*** INPUT ***

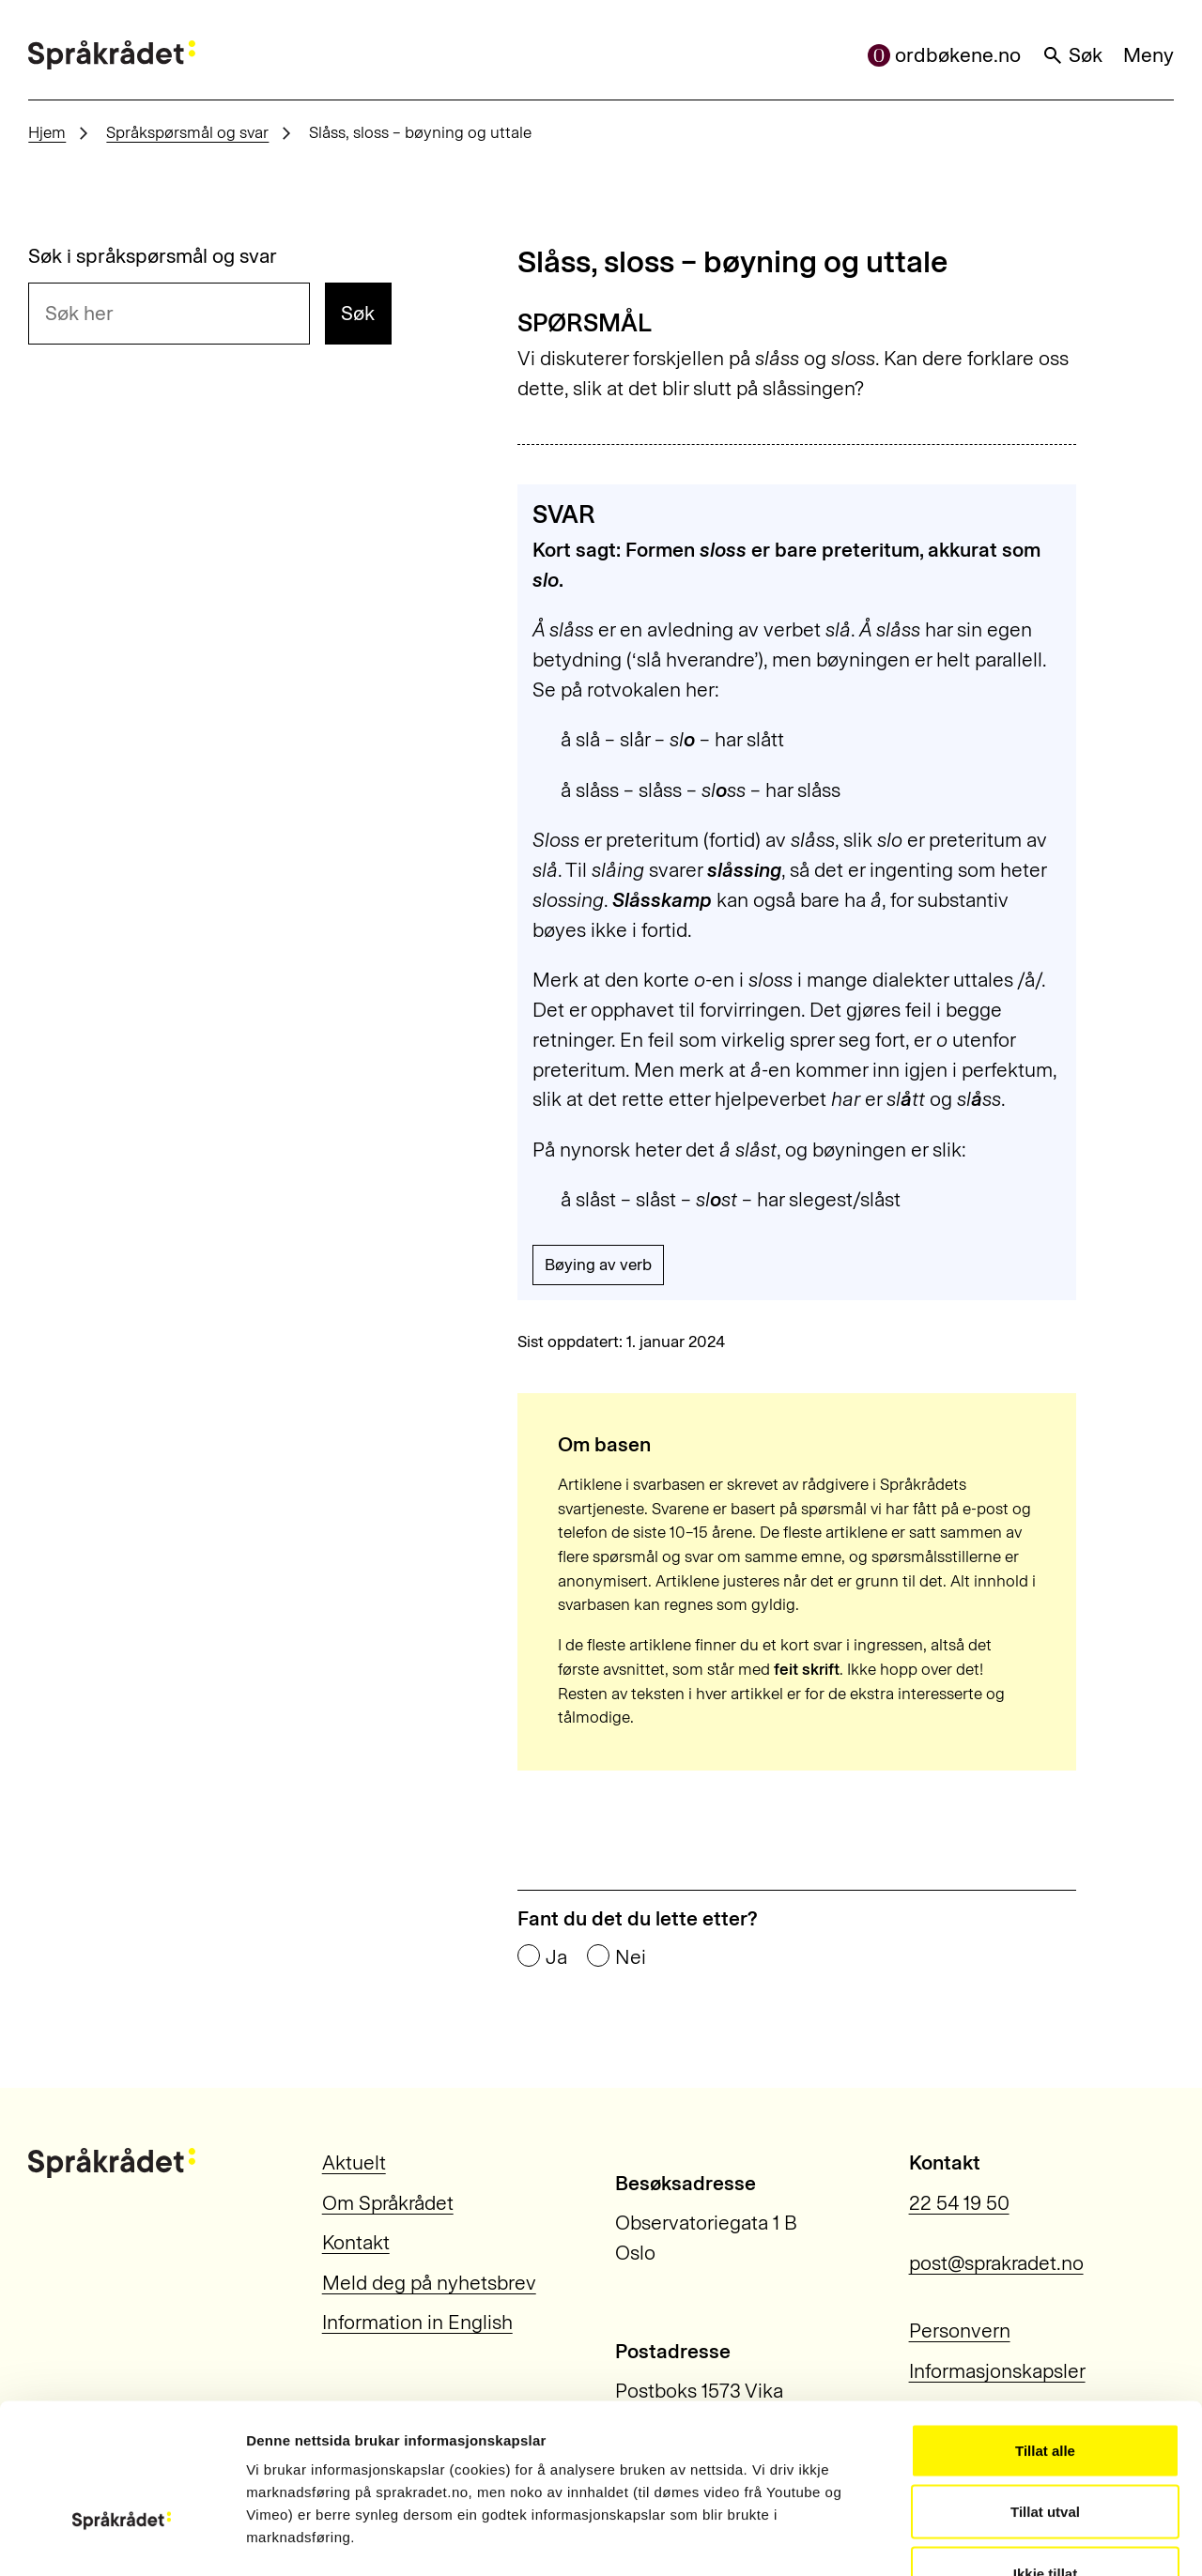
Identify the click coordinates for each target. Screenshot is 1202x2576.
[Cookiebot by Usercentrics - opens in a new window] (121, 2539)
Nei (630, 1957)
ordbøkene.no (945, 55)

***
*** INPUT ***

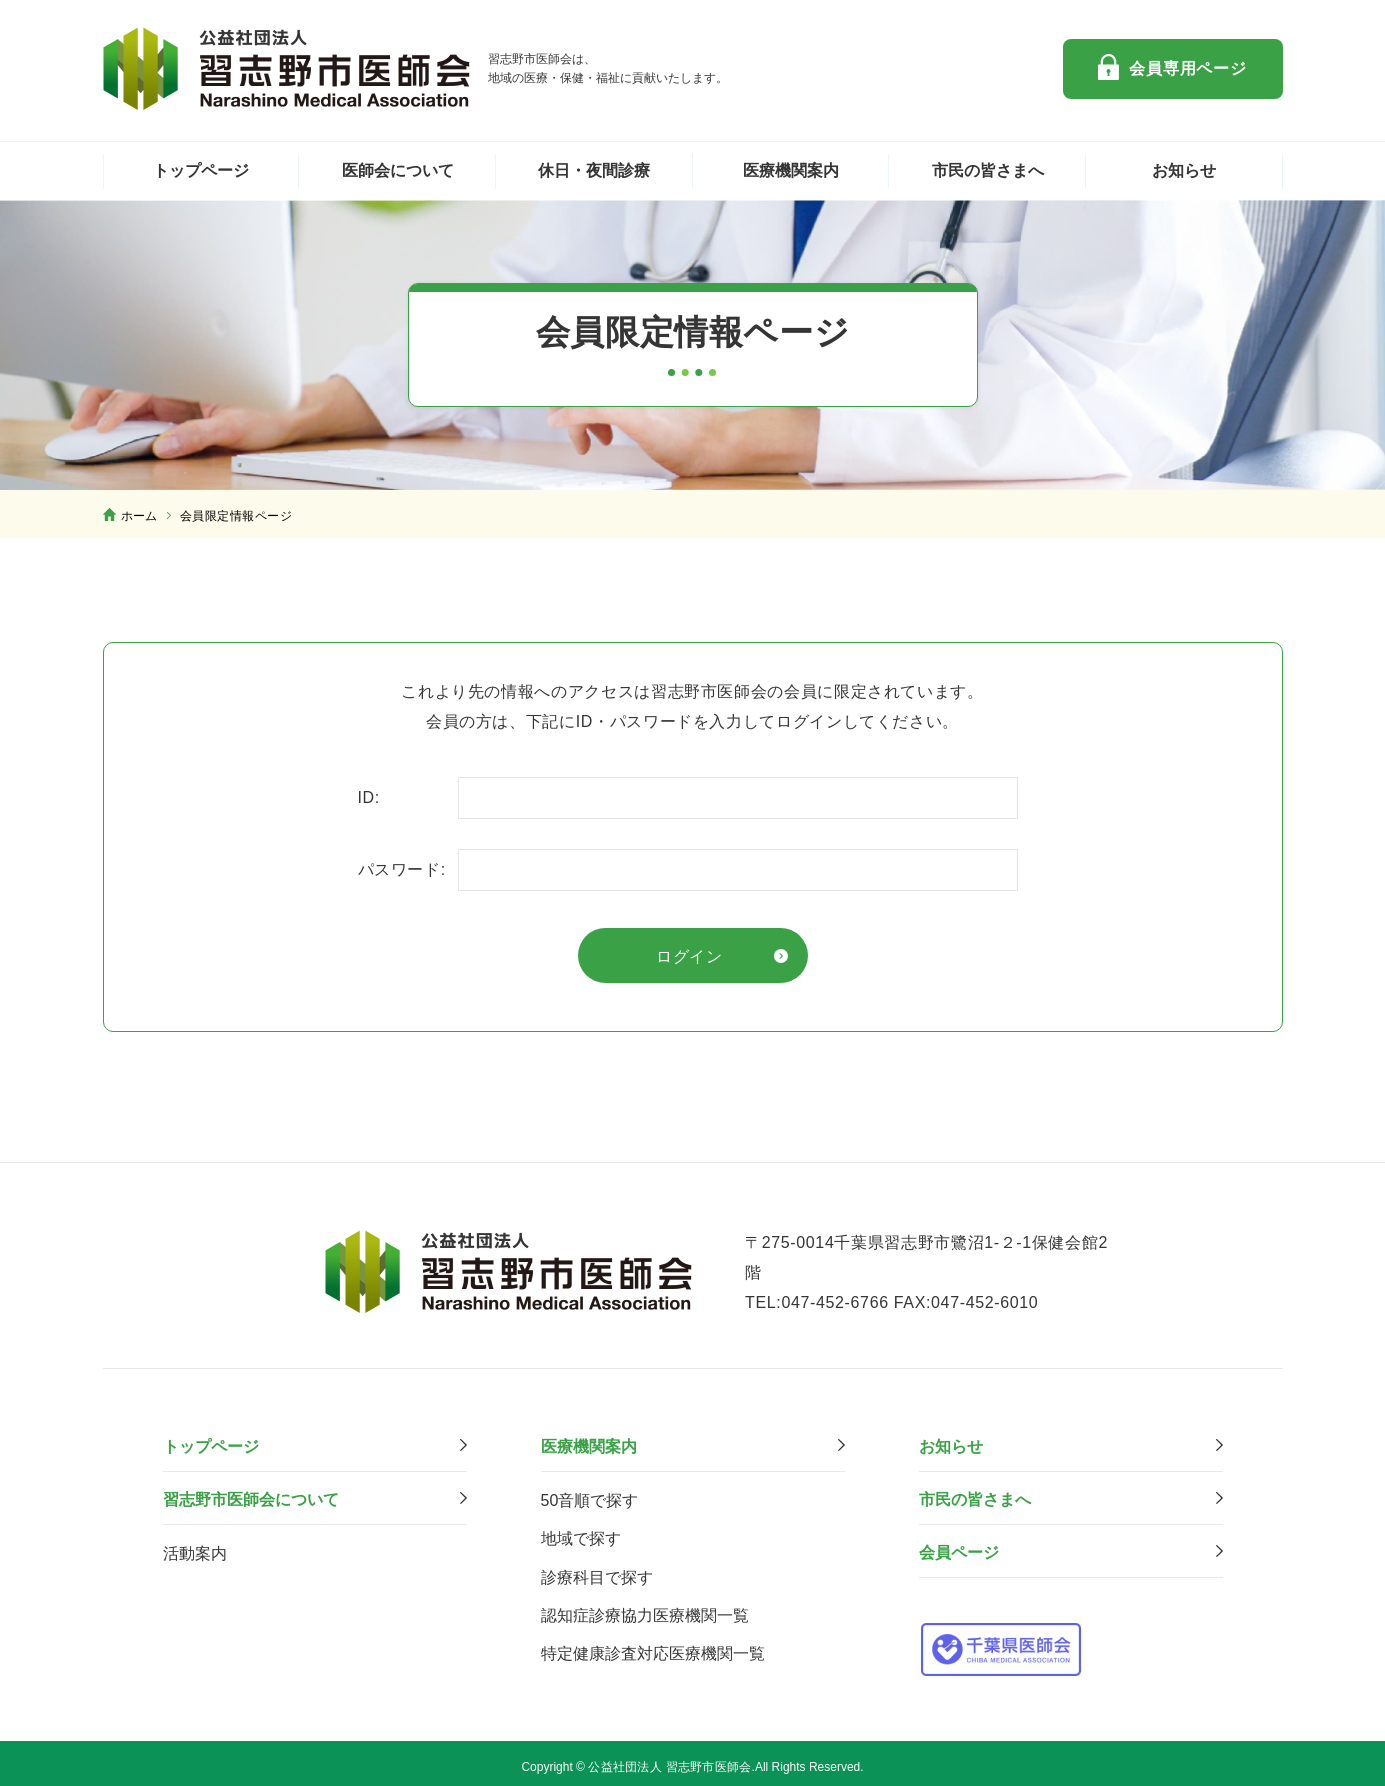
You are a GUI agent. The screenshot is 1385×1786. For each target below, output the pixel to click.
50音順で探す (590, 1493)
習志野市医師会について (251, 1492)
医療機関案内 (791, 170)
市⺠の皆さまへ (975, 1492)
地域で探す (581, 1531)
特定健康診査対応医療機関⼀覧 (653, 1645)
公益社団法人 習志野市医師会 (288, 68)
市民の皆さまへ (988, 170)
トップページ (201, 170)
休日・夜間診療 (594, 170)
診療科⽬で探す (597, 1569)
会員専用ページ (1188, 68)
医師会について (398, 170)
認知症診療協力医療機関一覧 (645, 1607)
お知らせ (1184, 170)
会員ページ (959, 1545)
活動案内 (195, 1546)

***
*** INPUT ***

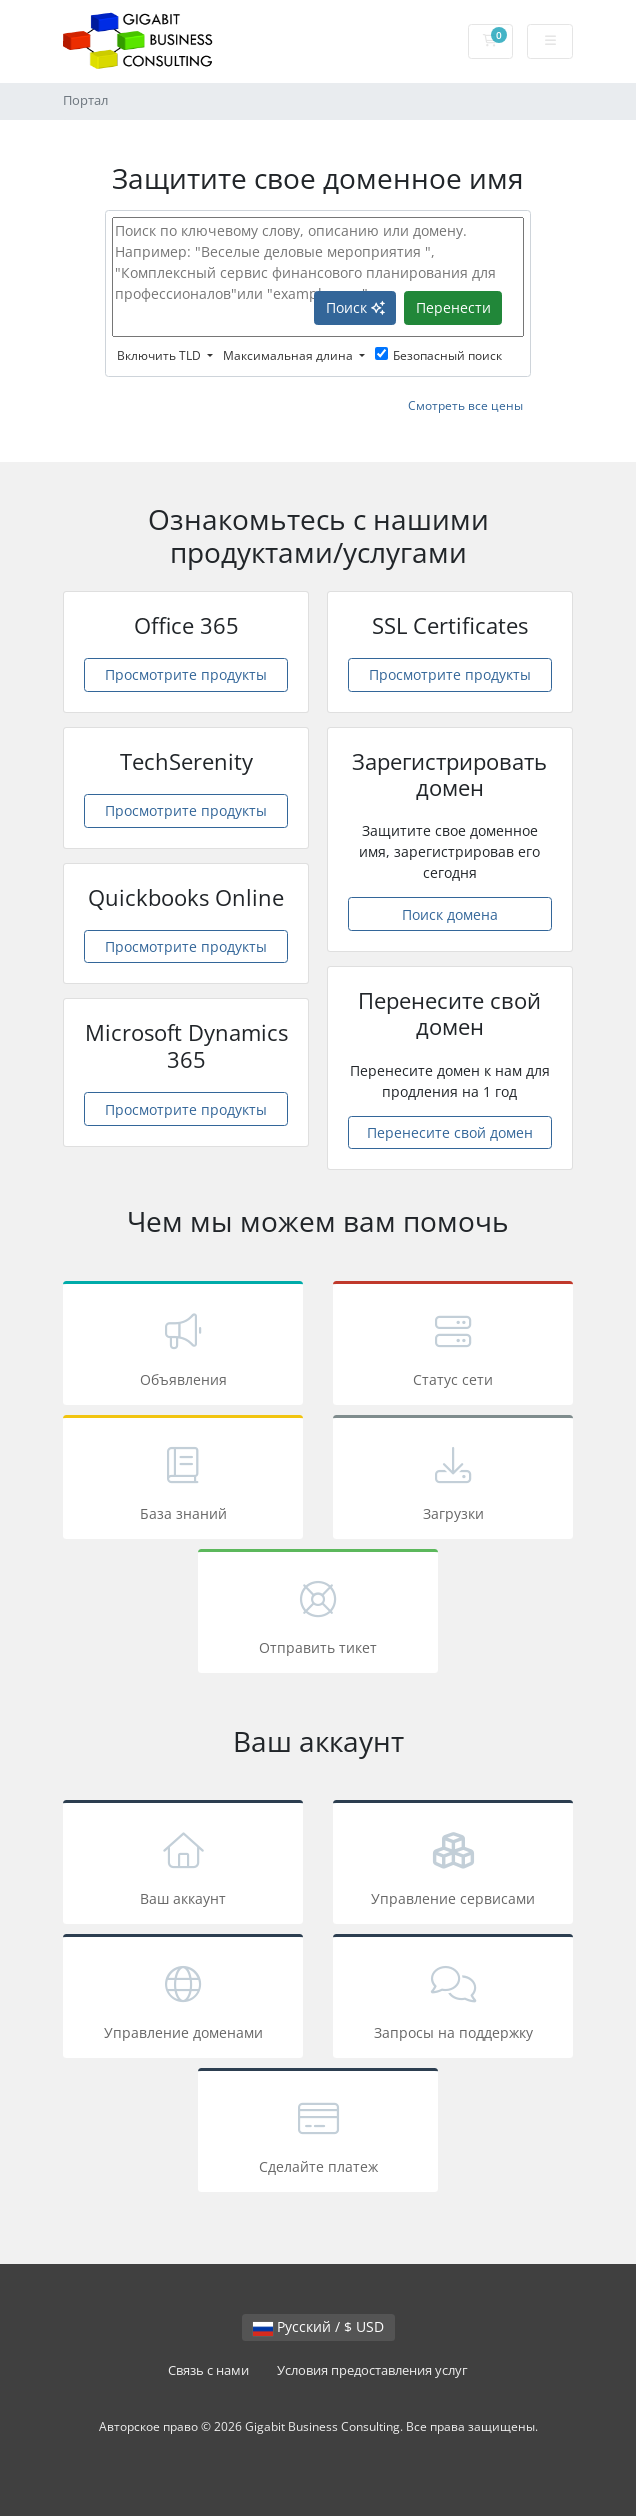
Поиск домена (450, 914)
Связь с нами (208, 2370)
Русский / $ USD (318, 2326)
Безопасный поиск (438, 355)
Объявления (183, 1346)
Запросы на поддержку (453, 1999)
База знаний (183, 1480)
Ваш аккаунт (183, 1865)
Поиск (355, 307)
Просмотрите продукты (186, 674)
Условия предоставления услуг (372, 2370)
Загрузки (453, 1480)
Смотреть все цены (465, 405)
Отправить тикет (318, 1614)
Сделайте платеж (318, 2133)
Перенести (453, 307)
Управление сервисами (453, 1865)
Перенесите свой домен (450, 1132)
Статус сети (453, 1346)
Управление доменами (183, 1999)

***

» **EXERCISE**
Write down again, exactly as given, only the lines above that fall from the line with "Identify the click" to the line with "ordbøkene.no (945, 55)", inclusive.

» **ANSWER BOX**
Identify the click coordinates for each target. Screenshot is 1202x2576.
[Cookiebot by Usercentrics - opens in a new window] (121, 2539)
Nei (630, 1957)
ordbøkene.no (945, 55)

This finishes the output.